== RECORDS SHOWN ==

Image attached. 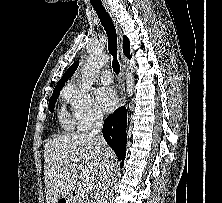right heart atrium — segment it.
Listing matches in <instances>:
<instances>
[{
  "label": "right heart atrium",
  "instance_id": "1",
  "mask_svg": "<svg viewBox=\"0 0 222 203\" xmlns=\"http://www.w3.org/2000/svg\"><path fill=\"white\" fill-rule=\"evenodd\" d=\"M66 98L71 105L74 122L79 129H90L102 120L103 114L89 93L73 87L67 90Z\"/></svg>",
  "mask_w": 222,
  "mask_h": 203
}]
</instances>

== ASSIGNMENT ==
Using the entries, return every line where the word "instances" can be found.

== FINISHED EXERCISE ==
Listing matches in <instances>:
<instances>
</instances>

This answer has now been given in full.